_INSTRUCTIONS TO FOLLOW_
Where a line of the records contains the word "MAŁGORZATA", show that line.

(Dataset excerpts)
╭──

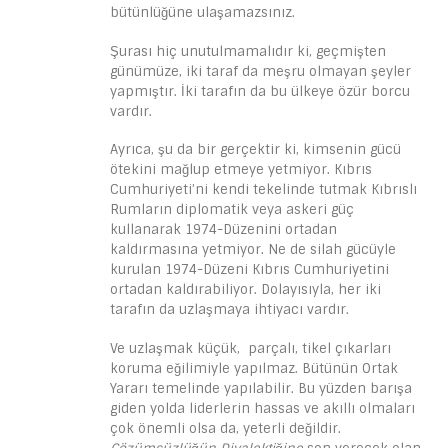
bütünlüğüne ulaşamazsınız.
Şurası hiç unutulmamalıdır ki, geçmişten
günümüze, iki taraf da meşru olmayan şeyler
yapmıştır. İki tarafın da bu ülkeye özür borcu
vardır.
Ayrıca, şu da bir gerçektir ki, kimsenin gücü
ötekini mağlup etmeye yetmiyor. Kıbrıs
Cumhuriyeti’ni kendi tekelinde tutmak Kıbrıslı
Rumların diplomatik veya askeri güç
kullanarak 1974-Düzenini ortadan
kaldırmasına yetmiyor. Ne de silah gücüyle
kurulan 1974-Düzeni Kıbrıs Cumhuriyetini
ortadan kaldırabiliyor. Dolayısıyla, her iki
tarafın da uzlaşmaya ihtiyacı vardır.
Ve uzlaşmak küçük, parçalı, tikel çıkarları
koruma eğilimiyle yapılmaz. Bütünün Ortak
Yararı temelinde yapılabilir. Bu yüzden barışa
giden yolda liderlerin hassas ve akıllı olmaları
çok önemli olsa da, yeterli değildir.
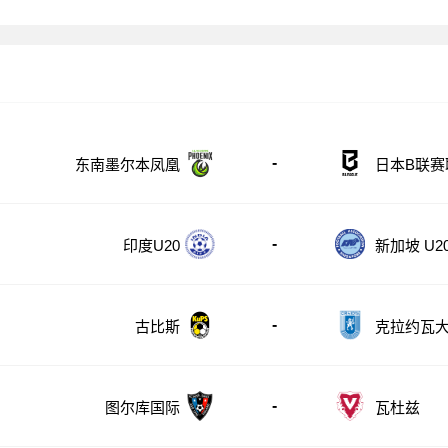
-
东南墨尔本凤凰
日本B联赛
-
印度U20
新加坡 U2
-
古比斯
克拉约瓦
-
图尔库国际
瓦杜兹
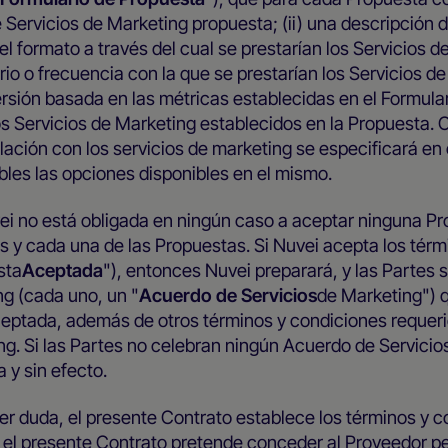
 Servicios de Marketing propuesta; (ii) una descripción 
 el formato a través del cual se prestarían los Servicios 
rio o frecuencia con la que se prestarían los Servicios d
versión basada en las métricas establecidas en el Formula
os Servicios de Marketing establecidos en la Propuesta. 
lación con los servicios de marketing se especificará en 
bles las opciones disponibles en el mismo.
ei no está obligada en ningún caso a aceptar ninguna Pr
s y cada una de las Propuestas. Si Nuvei acepta los térm
sta
Aceptada
"), entonces Nuvei preparará, y las Partes s
ng (cada uno, un "
Acuerdo de Servicios
de Marketing") 
ceptada, además de otros términos y condiciones requer
ng. Si las Partes no celebran ningún Acuerdo de Servicio
 y sin efecto.
ier duda, el presente Contrato establece los términos y 
n el presente Contrato pretende conceder al Proveedor p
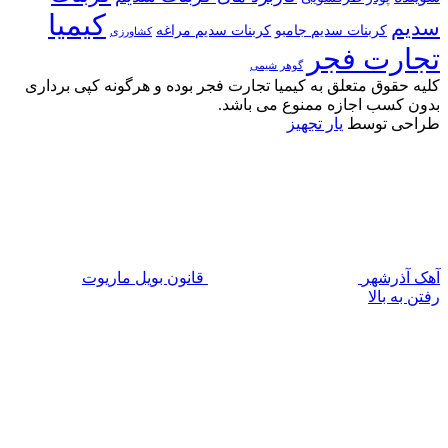
کیمیا
سدیم
کربنات سدیم جامبو
کربنات سدیم مراغه
کشاورزی
تجارت فجر
گوهر شیمی
کلیه حقوق متعلق به کیمیا تجارت فجر بوده و هرگونه کپی برداری
بدون کسب اجازه ممنوع می باشد.
طراحی توسط
یار تجهیز
آهک آذرشهر
قانون بویل ماریوت
رفتن به بالا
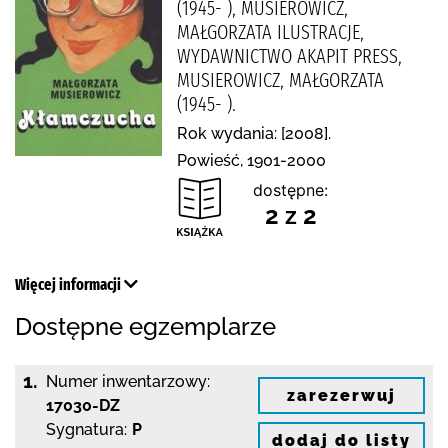
(1945- ), MUSIEROWICZ,
MAŁGORZATA ILUSTRACJE,
WYDAWNICTWO AKAPIT PRESS,
MUSIEROWICZ, MAŁGORZATA
(1945- ).
Rok wydania: [2008].
Powieść, 1901-2000
dostępne:
2 z 2
Więcej informacji
Dostępne egzemplarze
1.
Numer inwentarzowy:
zarezerwuj
17030-DZ
Sygnatura:
P
dodaj do listy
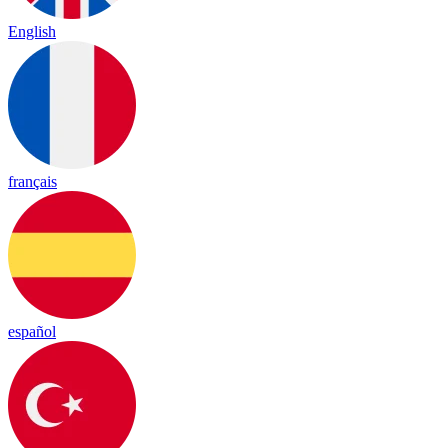
English
français
español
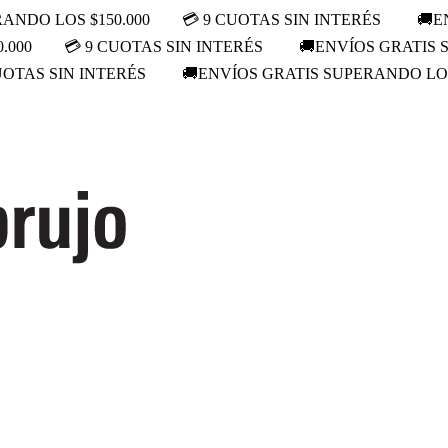
ANDO LOS $150.000
💳 9 CUOTAS SIN INTERÉS
🚚E
.000
💳 9 CUOTAS SIN INTERÉS
🚚ENVÍOS GRATIS 
UOTAS SIN INTERÉS
🚚ENVÍOS GRATIS SUPERANDO LOS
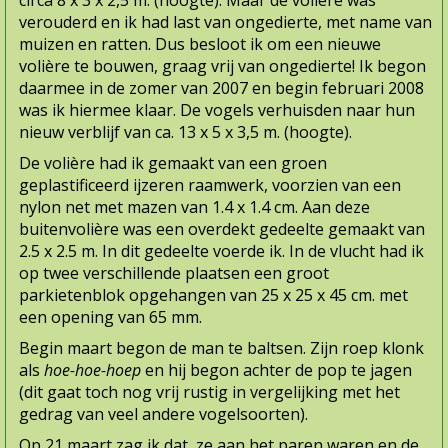
circa 8 x 3 x
2,5 m. (hoogte). Maar de volière was
verouderd en ik had last van ongedierte, met name van
muizen en ratten. Dus besloot ik om een nieuwe
volière te bouwen, graag vrij van ongedierte! Ik begon
daarmee in de zomer van 2007 en begin februari 2008
was ik hiermee klaar. De vogels verhuisden naar hun
nieuw verblijf van ca. 13 x 5 x 3,5 m. (hoogte).
De volière had ik gemaakt van een groen
geplastificeerd ijzeren raamwerk, voorzien van een
nylon net met mazen van 1.4 x 1.4 cm. Aan deze
buitenvolière was een overdekt gedeelte gemaakt van
2.5 x 2.5 m. In dit gedeelte voerde ik. In de vlucht had ik
op twee verschillende plaatsen een groot
parkietenblok opgehangen van 25 x 25 x 45 cm. met
een opening van 65 mm.
Begin maart begon de man te baltsen. Zijn roep klonk
als
hoe-hoe-hoep
en hij begon achter de pop te jagen
(dit gaat toch nog vrij rustig in vergelijking met het
gedrag van veel andere vogelsoorten).
Op 21 maart zag ik dat ze aan het paren waren en de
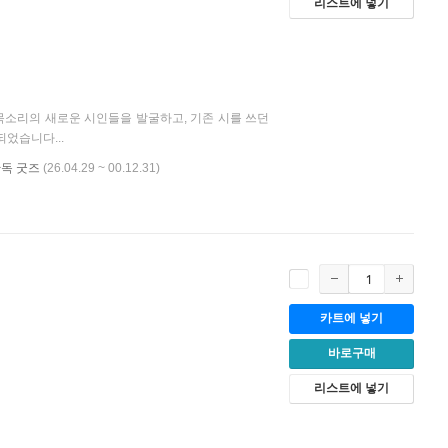
리스트에 넣기
목소리의 새로운 시인들을 발굴하고, 기존 시를 쓰던
었습니다...
단독 굿즈
(26.04.29 ~ 00.12.31)
카트에 넣기
바로구매
리스트에 넣기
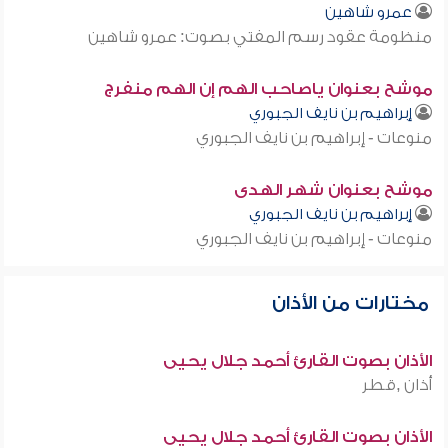
عمرو شاهين
منظومة عقود رسم المفتي بصوت: عمرو شاهين
موشح بعنوان ياصاحب الهم إن الهم منفرج
إبراهيم بن نايف الجبوري
منوعات - إبراهيم بن نايف الجبوري
موشح بعنوان شهر الهدى
إبراهيم بن نايف الجبوري
منوعات - إبراهيم بن نايف الجبوري
مختارات من الأذان
الأذان بصوت القارئ أحمد جلال يحيى
أذان ,قطر
الأذان بصوت القارئ أحمد جلال يحيى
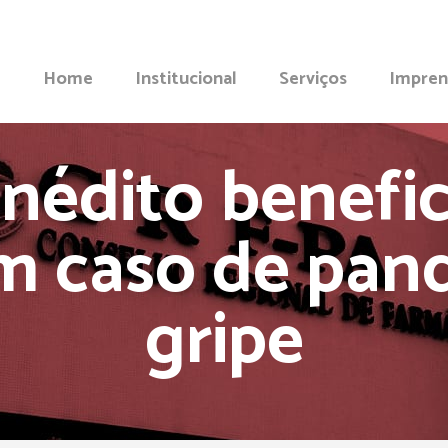
Home
Institucional
Serviços
Impren
nédito benefic
m caso de pan
gripe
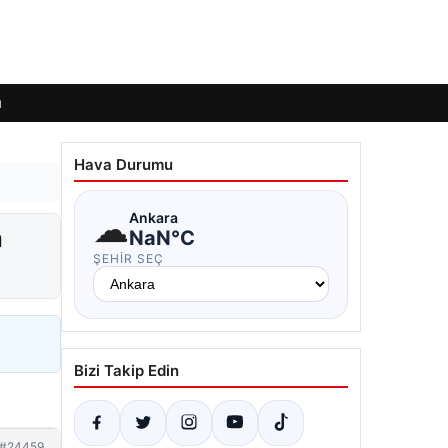
ı
Hava Durumu
☁
Ankara
n
NaN°C
ŞEHIR SEÇ
Bizi Takip Edin
#24459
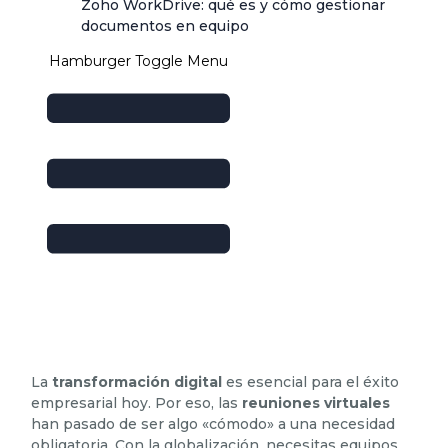
Zoho WorkDrive: qué es y cómo gestionar
documentos en equipo
Hamburger Toggle Menu
La
transformación digital
es esencial para el éxito
empresarial hoy. Por eso, las
reuniones virtuales
han pasado de ser algo «cómodo» a una necesidad
obligatoria. Con la globalización, necesitas equipos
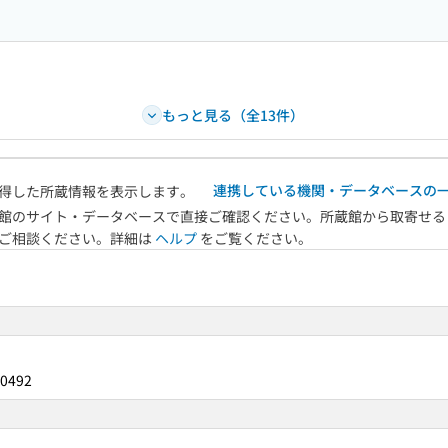
もっと見る（全13件）
連携している機関・データベースの
得した所蔵情報を表示します。
館のサイト・データベースで直接ご確認ください。所蔵館から取寄せる
へご相談ください。詳細は
ヘルプ
をご覧ください。
0492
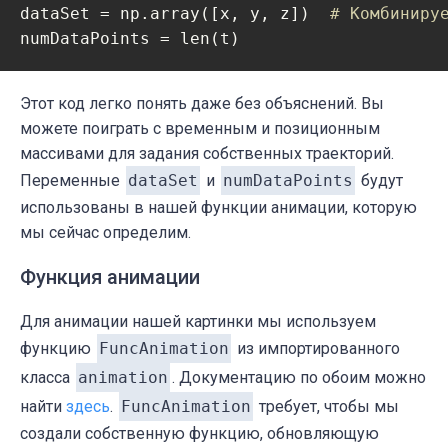
dataSet = np.array([x, y, z])  
# Комбиниру
numDataPoints = len(t)
Этот код легко понять даже без объяснений. Вы
можете поиграть с временным и позиционным
массивами для задания собственных траекторий.
Переменные
dataSet
и
numDataPoints
будут
использованы в нашей функции анимации, которую
мы сейчас определим.
Функция анимации
Для анимации нашей картинки мы используем
функцию
FuncAnimation
из импортированного
класса
animation
. Документацию по обоим можно
найти
здесь
.
FuncAnimation
требует, чтобы мы
создали собственную функцию, обновляющую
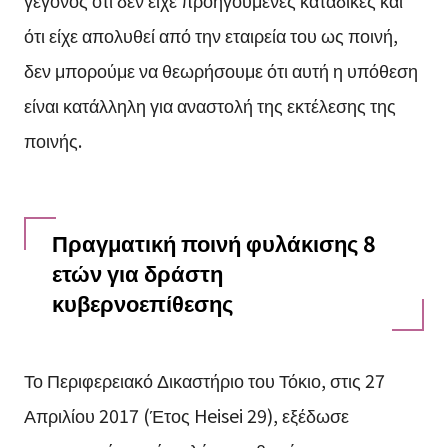
γεγονός ότι δεν είχε προηγούμενες καταδίκες και
ότι είχε απολυθεί από την εταιρεία του ως ποινή,
δεν μπορούμε να θεωρήσουμε ότι αυτή η υπόθεση
είναι κατάλληλη για αναστολή της εκτέλεσης της
ποινής.
Πραγματική ποινή φυλάκισης 8
ετών για δράστη
κυβερνοεπίθεσης
Το Περιφερειακό Δικαστήριο του Τόκιο, στις 27
Απριλίου 2017 (Έτος Heisei 29), εξέδωσε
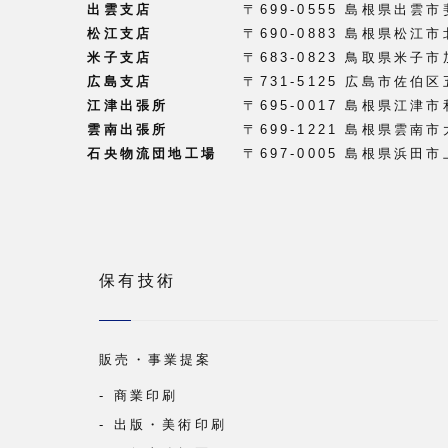
出雲支店
〒699-0555 島根県出
松江支店
〒690-0883 島根県松江市
米子支店
〒683-0823 鳥取県米子
広島支店
〒731-5125 広島市佐伯
江津出張所
〒695-0017 島根県江津市
雲南出張所
〒699-1221 島根県雲南市
石央物流団地工場
〒697-0005 島根県浜田
保有技術
販売・事業提案
商業印刷
出版・美術印刷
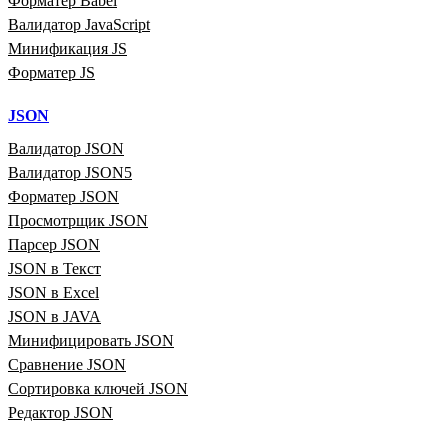
Форматер Babel
Валидатор JavaScript
Минификация JS
Форматер JS
JSON
Валидатор JSON
Валидатор JSON5
Форматер JSON
Просмотрщик JSON
Парсер JSON
JSON в Текст
JSON в Excel
JSON в JAVA
Минифицировать JSON
Сравнение JSON
Сортировка ключей JSON
Редактор JSON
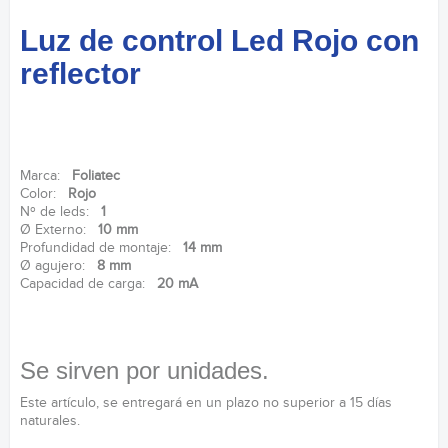
Luz de control Led Rojo con
reflector
Marca:
Foliatec
Color:
Rojo
Nº de leds:
1
Ø Externo:
10 mm
Profundidad de montaje:
14 mm
Ø agujero:
8 mm
Capacidad de carga:
20 mA
Se sirven por unidades.
Este artículo, se entregará en un plazo no superior a 15 días
naturales.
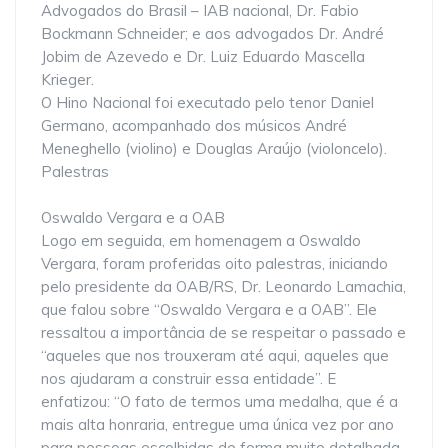
Advogados do Brasil – IAB nacional, Dr. Fabio
Bockmann Schneider; e aos advogados Dr. André
Jobim de Azevedo e Dr. Luiz Eduardo Mascella
Krieger.
O Hino Nacional foi executado pelo tenor Daniel
Germano, acompanhado dos músicos André
Meneghello (violino) e Douglas Araújo (violoncelo).
Palestras
Oswaldo Vergara e a OAB
Logo em seguida, em homenagem a Oswaldo
Vergara, foram proferidas oito palestras, iniciando
pelo presidente da OAB/RS, Dr. Leonardo Lamachia,
que falou sobre “Oswaldo Vergara e a OAB”. Ele
ressaltou a importância de se respeitar o passado e
“aqueles que nos trouxeram até aqui, aqueles que
nos ajudaram a construir essa entidade”. E
enfatizou: “O fato de termos uma medalha, que é a
mais alta honraria, entregue uma única vez por ano
para pessoas escolhidas de forma muito detalhada,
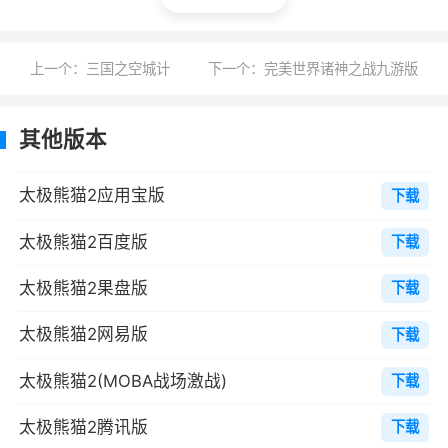
存实力。
玩家招募各组织英雄组为一个战队，在索拉
上一个：三国之空城计
下一个：完美世界诸神之战九游版
的引导下，开始对魔军进行讨伐，歼灭了魔军3
位大将军之后，由于梦魇之力的影响和索拉的误
其他版本
导，玩家把暗杀者协会的首领，当成了魔军的间
隙，并把其逼上了绝路。为了让玩家醒悟，暗杀
太极熊猫2应用宝版
下载
者首领牺牲了自己。之后玩家开始调查这一系列
太极熊猫2百度版
下载
事件，转而向真相之路迈进。
太极熊猫2果盘版
下载
玩家最后消灭了七魔将军，打败了梦魇之
神，但要破除梦魇之力，则需熊猫一族施展太极
太极熊猫2网易版
下载
禁术，最终梦魇被破除，熊猫一族也被放逐，伊
太极熊猫2(MOBA战场激战)
下载
瓦兰斯大陆的人们，也都失去了对熊猫一族的记
忆，太极技也从此失传。
太极熊猫2腾讯版
下载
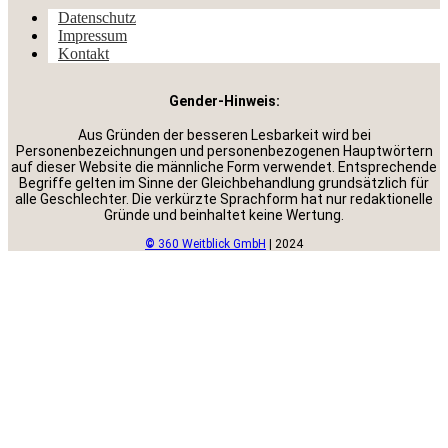
Datenschutz
Impressum
Kontakt
Gender-Hinweis:
Aus Gründen der besseren Lesbarkeit wird bei
Personenbezeichnungen und personenbezogenen Hauptwörtern
auf dieser Website die männliche Form verwendet. Entsprechende
Begriffe gelten im Sinne der Gleichbehandlung grundsätzlich für
alle Geschlechter. Die verkürzte Sprachform hat nur redaktionelle
Gründe und beinhaltet keine Wertung.
©
360 Weitblick GmbH
| 2024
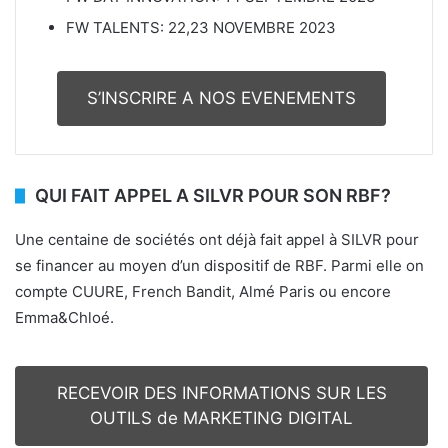
FW TALENTS: 22,23 NOVEMBRE 2023
S’INSCRIRE A NOS EVENEMENTS
QUI FAIT APPEL A SILVR POUR SON RBF?
Une centaine de sociétés ont déjà fait appel à SILVR pour
se financer au moyen d’un dispositif de RBF. Parmi elle on
compte CUURE, French Bandit, Almé Paris ou encore
Emma&Chloé.
RECEVOIR DES INFORMATIONS SUR LES
OUTILS de MARKETING DIGITAL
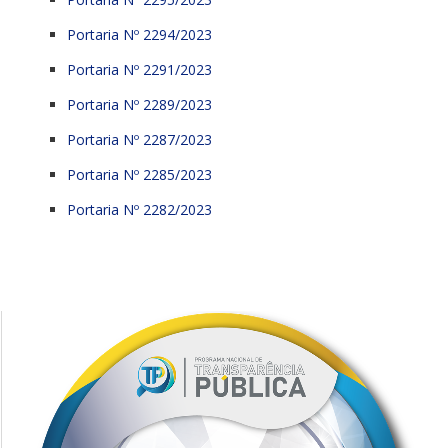
Portaria Nº 2294/2023
Portaria Nº 2291/2023
Portaria Nº 2289/2023
Portaria Nº 2287/2023
Portaria Nº 2285/2023
Portaria Nº 2282/2023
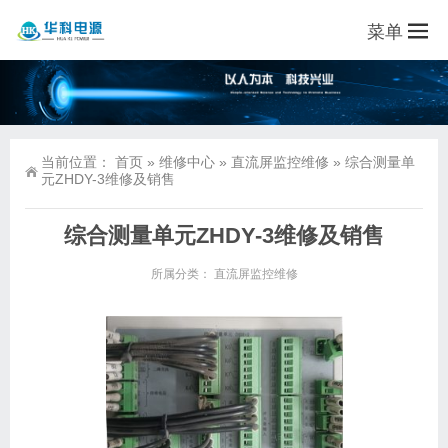
菜单
当前位置：
首页
»
维修中心
»
直流屏监控维修
»
综合测量单
元ZHDY-3维修及销售
综合测量单元ZHDY-3维修及销售
所属分类：
直流屏监控维修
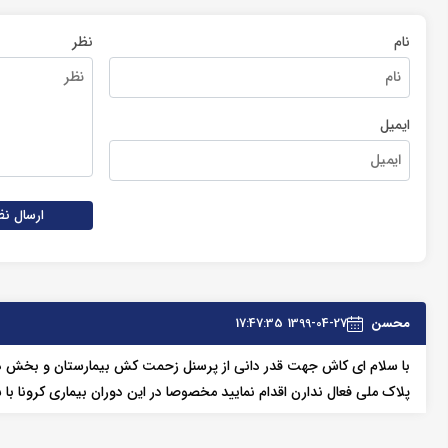
نام
نظر
ایمیل
ارسال نظ
محسن
1399-04-27 17:47:35
با سلام ای کاش جهت قدر دانی از پرسنل زحمت کش بیمارستان و بخش د
پلاک ملی فعال ندارن اقدام نمایید مخصوصا در این دوران بیماری کرونا با 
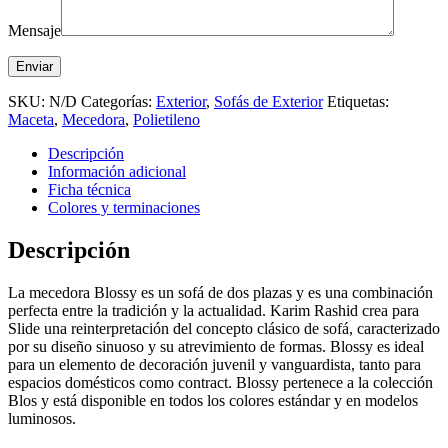
Mensaje
SKU:
N/D
Categorías:
Exterior
,
Sofás de Exterior
Etiquetas:
Maceta
,
Mecedora
,
Polietileno
Descripción
Información adicional
Ficha técnica
Colores y terminaciones
Descripción
La mecedora Blossy es un sofá de dos plazas y es una combinación
perfecta entre la tradición y la actualidad. Karim Rashid crea para
Slide una reinterpretación del concepto clásico de sofá, caracterizado
por su diseño sinuoso y su atrevimiento de formas. Blossy es ideal
para un elemento de decoración juvenil y vanguardista, tanto para
espacios domésticos como contract. Blossy pertenece a la colección
Blos y está disponible en todos los colores estándar y en modelos
luminosos.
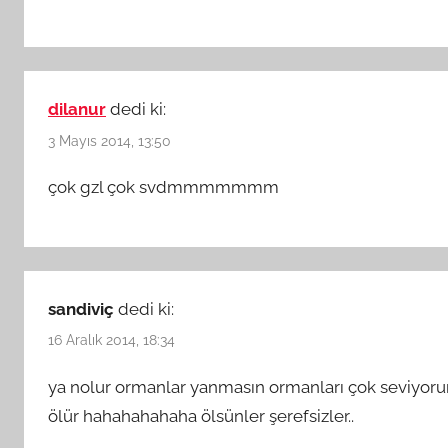
dilanur
dedi ki:
3 Mayıs 2014, 13:50
çok gzl çok svdmmmmmmm
sandiviç
dedi ki:
16 Aralık 2014, 18:34
ya nolur ormanlar yanmasın ormanları çok seviyoru
ölür hahahahahaha ölsünler şerefsizler..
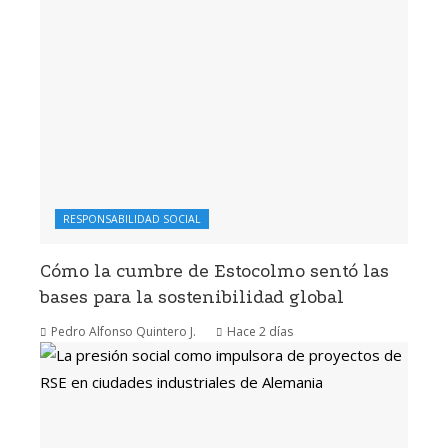
RESPONSABILIDAD SOCIAL
Cómo la cumbre de Estocolmo sentó las
bases para la sostenibilidad global
Pedro Alfonso Quintero J.
Hace 2 días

╰──

_THE ANSWER_
MAŁGORZATA ILUSTRACJE,
MUSIEROWICZ, MAŁGORZATA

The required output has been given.